SOURCE INFORMATION:

-=-=-=-=-

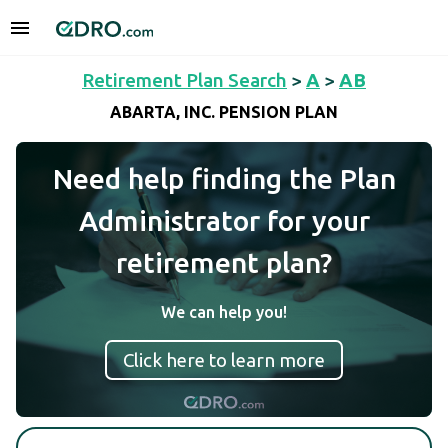
Retirement Plan Search
>
A
>
AB
ABARTA, INC. PENSION PLAN
Need help finding the Plan
Administrator for your
retirement plan?
We can help you!
Click here to learn more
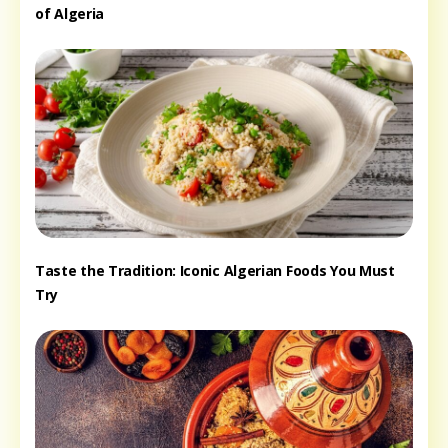
of Algeria
Taste the Tradition: Iconic Algerian Foods You Must
Try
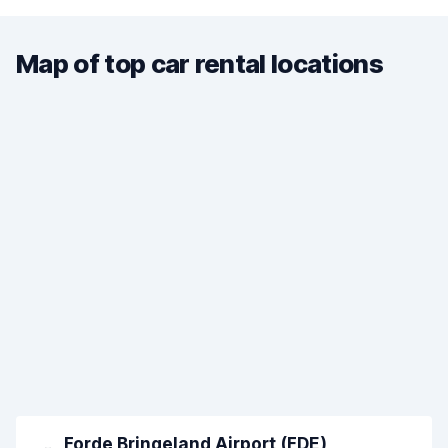
Map of top car rental locations
Forde Bringeland Airport (FDE)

-=-=-=-=-

ASSIGNMENT: What lines in the entries above include the string "help"? Return each one.

WRITTEN ANSWER:
Need help finding the Plan
We can help you!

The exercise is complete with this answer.